Even before September 11, 2001, South Africa had been revising its anti-terrorism laws. It has tabled a new draft anti-terrorism Bill for debate in Parliament and hoped to pass the law in 2003. The Bill is currently the subject of public hearings at the Portfolio Committee on Safety and Security and has been widely criticized as unconstitutional for its far ranging provisions with regard to personal freedoms, detention, bail and wide police search and seizure powers.

The proposed Bill defines an act of terrorism as "an unlawful act committed in or outside the Republic" while a "terrorist organization" is defined as "an organization declared as such by the Minister of Safety and Security and which is likely to intimidate the public or a segment of the public, or is likely to carry out a convention offence."[2398] This broad definition of a "terrorist" and "terrorist organization" could extend to legitimate protest activity.

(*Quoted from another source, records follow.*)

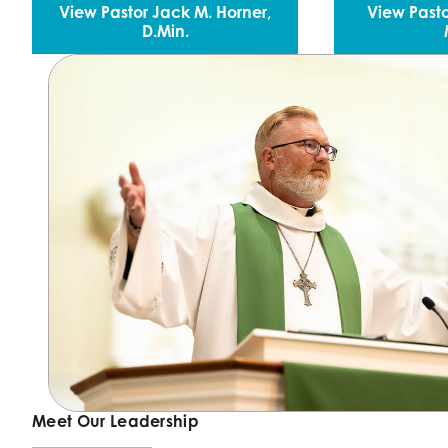
View Pastor Jack M. Horner,
View Pasto
D.Min.
Meet Our Leadership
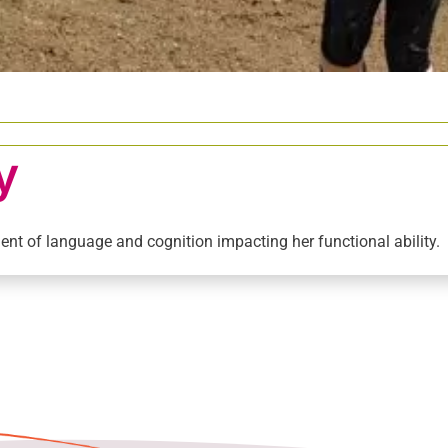
y
nt of language and cognition impacting her functional ability.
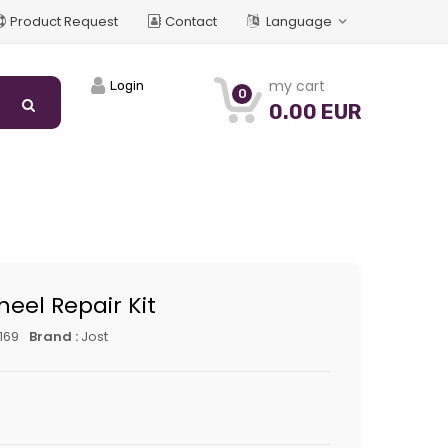
Product Request
Contact
Language
my cart
Login
0
0.00 EUR
heel Repair Kit
169
Brand :
Jost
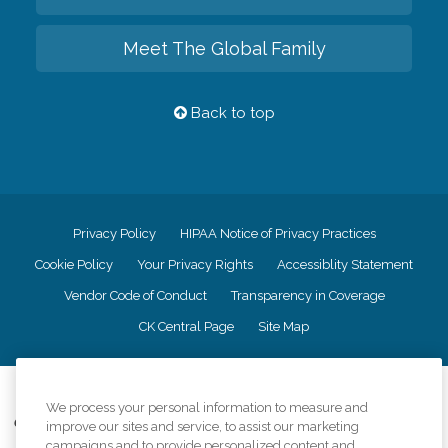
Meet The Global Family
Back to top
Privacy Policy
HIPAA Notice of Privacy Practices
Cookie Policy
Your Privacy Rights
Accessiblity Statement
Vendor Code of Conduct
Transparency in Coverage
CK Central Page
Site Map
©
2026
CK Franchising, Inc.
We process your personal information to measure and
Comfort Keepers adheres to the principles of truth in advertising, and all
improve our sites and service, to assist our marketing
information accurately represents the organizations scope of services
campaigns and to provide personalized content and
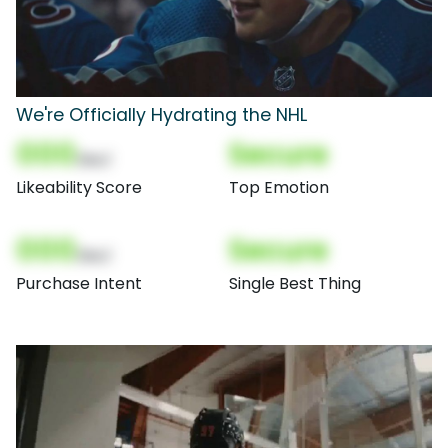
We're Officially Hydrating the NHL
000
Secure
(Nor)
Likeability Score
Top Emotion
000
Secure
(Nor)
Purchase Intent
Single Best Thing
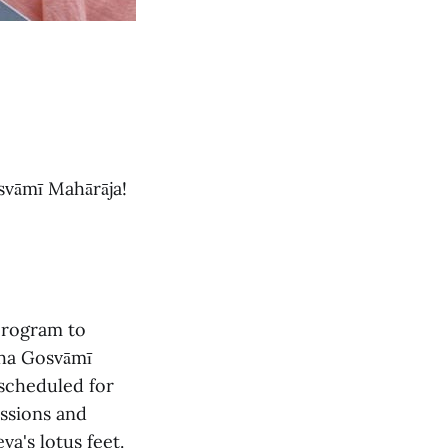
svāmī Mahārāja!
program to
tha Gosvāmī
 scheduled for
essions and
a's lotus feet.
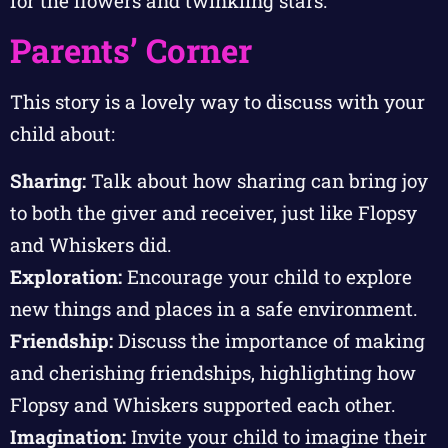
for the flowers and twinkling stars.
Parents’ Corner
This story is a lovely way to discuss with your
child about:
Sharing:
Talk about how sharing can bring joy
to both the giver and receiver, just like Flopsy
and Whiskers did.
Exploration:
Encourage your child to explore
new things and places in a safe environment.
Friendship:
Discuss the importance of making
and cherishing friendships, highlighting how
Flopsy and Whiskers supported each other.
Imagination:
Invite your child to imagine their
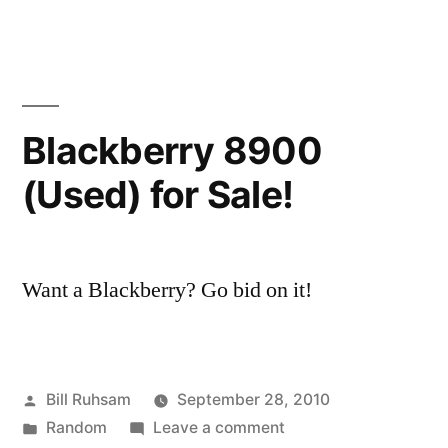
be
Panels:
How
an
to
Annoying
not
be
Audience
Blackberry 8900
an
Member”
(Used) for Sale!
Annoying
Audience
Member
Want a Blackberry? Go bid on it!
Posted
Bill Ruhsam
September 28, 2010
by
Posted
on
Random
Leave a comment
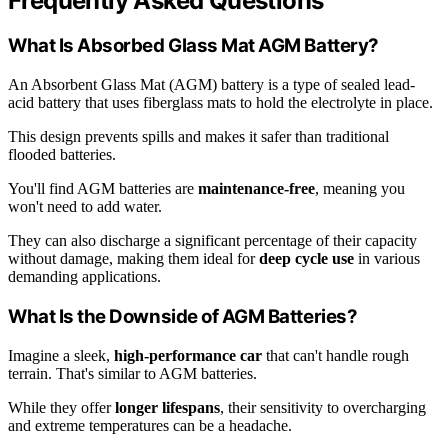
Frequently Asked Questions
What Is Absorbed Glass Mat AGM Battery?
An Absorbent Glass Mat (AGM) battery is a type of sealed lead-
acid battery that uses fiberglass mats to hold the electrolyte in place.
This design prevents spills and makes it safer than traditional
flooded batteries.
You'll find AGM batteries are
maintenance-free
, meaning you
won't need to add water.
They can also discharge a significant percentage of their capacity
without damage, making them ideal for
deep cycle use
in various
demanding applications.
What Is the Downside of AGM Batteries?
Imagine a sleek,
high-performance car
that can't handle rough
terrain. That's similar to AGM batteries.
While they offer
longer lifespans
, their sensitivity to overcharging
and extreme temperatures can be a headache.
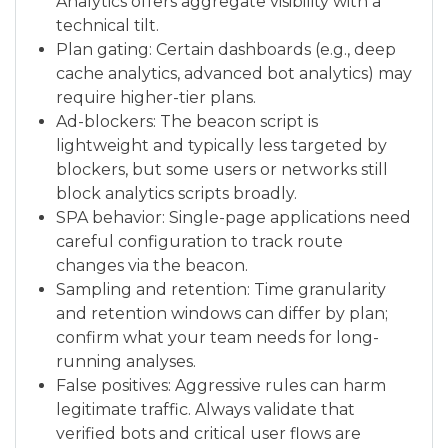
Analytics offers aggregate visibility with a
technical tilt.
Plan gating: Certain dashboards (e.g., deep
cache analytics, advanced bot analytics) may
require higher-tier plans.
Ad-blockers: The beacon script is
lightweight and typically less targeted by
blockers, but some users or networks still
block analytics scripts broadly.
SPA behavior: Single-page applications need
careful configuration to track route
changes via the beacon.
Sampling and retention: Time granularity
and retention windows can differ by plan;
confirm what your team needs for long-
running analyses.
False positives: Aggressive rules can harm
legitimate traffic. Always validate that
verified bots and critical user flows are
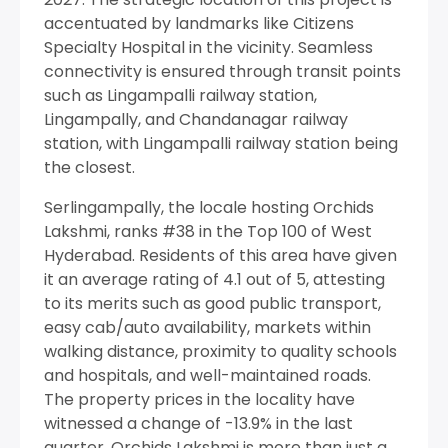
accentuated by landmarks like Citizens
Specialty Hospital in the vicinity. Seamless
connectivity is ensured through transit points
such as Lingampalli railway station,
Lingampally, and Chandanagar railway
station, with Lingampalli railway station being
the closest.
Serlingampally, the locale hosting Orchids
Lakshmi, ranks #38 in the Top 100 of West
Hyderabad. Residents of this area have given
it an average rating of 4.1 out of 5, attesting
to its merits such as good public transport,
easy cab/auto availability, markets within
walking distance, proximity to quality schools
and hospitals, and well-maintained roads.
The property prices in the locality have
witnessed a change of -13.9% in the last
quarter. Orchids Lakshmi is more than just a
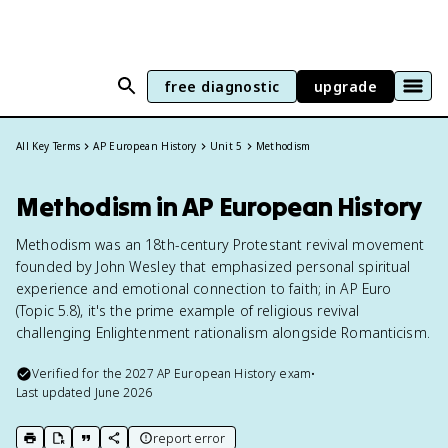
free diagnostic
upgrade
All Key Terms
AP European History
Unit 5
Methodism
Methodism in AP European History
Methodism was an 18th-century Protestant revival movement
founded by John Wesley that emphasized personal spiritual
experience and emotional connection to faith; in AP Euro
(Topic 5.8), it's the prime example of religious revival
challenging Enlightenment rationalism alongside Romanticism.
Verified for the
2027
AP European History
exam
•
Last updated
June 2026
report error
print key term
export to Google Doc
copy citation
copy link to this page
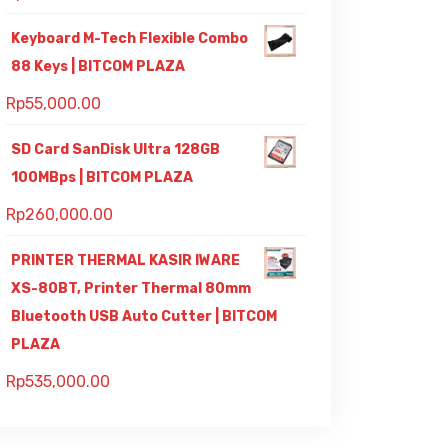
Keyboard M-Tech Flexible Combo
88 Keys | BITCOM PLAZA
Rp
55,000.00
SD Card SanDisk Ultra 128GB
100MBps | BITCOM PLAZA
Rp
260,000.00
PRINTER THERMAL KASIR IWARE
XS-80BT, Printer Thermal 80mm
Bluetooth USB Auto Cutter | BITCOM
PLAZA
Rp
535,000.00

Interest groups have argued for a more precise definition that will reduce the chances of arbitrary state action against individuals or organizations. Other concerns pertain to the wide powers given to the Minister of Safety and Security, the National Directorate of Public Prosecutions, and general law enforcement agencies, and the right given to the state to declare organizations as terrorist organizations.

Non-governmental organizations that have made submissions on the Bill have raised other concerns that its far-ranging provisions pose a threat to personal freedom, freedom of expression and freedom of the media. Specifically, the powers given to the police and prosecuting authorities to act ex parte[2399] against individuals and organizations simply on the basis of unspecified "reasonable grounds." Also of concern to media organizations was that the coverage of individuals and organizations could become effectively rendered out of bounds because of the fear of prosecution on the side of the media.

The Legal Resources Centre (LRC), in a submission to Parliament, has also criticized a section of the Bill giving the Safety and Security Minister powers to make regulations concerning any matter that may or must be prescribed in terms of this legislation and any other matter "which is necessary or expedient" to prescribe for the proper implementation of this legislation. The LRC has urged that any regulations prepared should be tabled in Parliament prior to them being published for comment in the Government Gazette.

Finally, as submissions to date have noted, the new proposed Bill may also be an unnecessary duplication of legislative resources as there are approximately twenty-two existing laws on the statute books that can adequately deal with crimes of 'terrorism' without placing constitutional freedoms in question. It is expected that the Bill will be revised following this round of hearings.